Task instructions >> Starting with the line containing "Abalos E, Sguassero Y, Gyte GML. Paracetamol" and going on through the line containing "Issue 1. Art. No.: CD008407. DOI: 10.1002/146", return the lines of the data below exactly, and only those.

▬▬▬▬▬▬

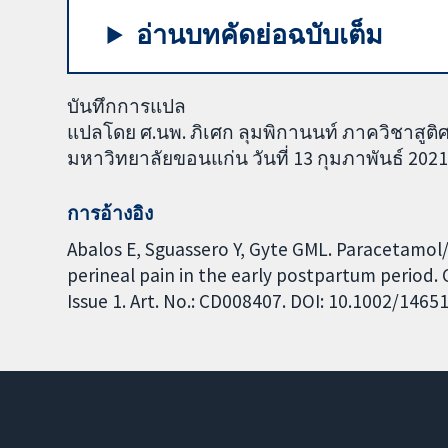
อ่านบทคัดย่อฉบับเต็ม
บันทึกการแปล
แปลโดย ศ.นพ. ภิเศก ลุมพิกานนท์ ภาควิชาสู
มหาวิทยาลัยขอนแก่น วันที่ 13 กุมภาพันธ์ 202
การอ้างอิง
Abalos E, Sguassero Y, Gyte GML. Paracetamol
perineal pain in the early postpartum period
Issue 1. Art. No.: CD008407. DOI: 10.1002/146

▬▬▬▬▬▬

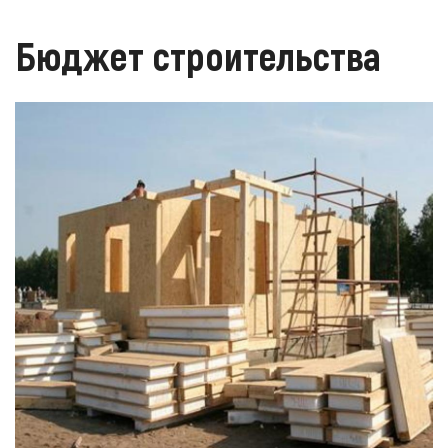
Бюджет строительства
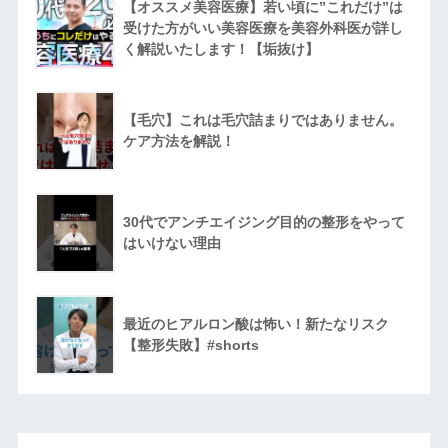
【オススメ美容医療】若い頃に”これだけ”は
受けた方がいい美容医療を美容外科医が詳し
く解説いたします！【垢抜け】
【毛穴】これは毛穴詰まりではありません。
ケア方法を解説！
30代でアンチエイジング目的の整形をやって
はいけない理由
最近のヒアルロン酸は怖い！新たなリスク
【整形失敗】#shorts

▬▬▬▬▬▬

Task solution >>
Abalos E, Sguassero Y, Gyte GML. Paracetamol
perineal pain in the early postpartum period
Issue 1. Art. No.: CD008407. DOI: 10.1002/146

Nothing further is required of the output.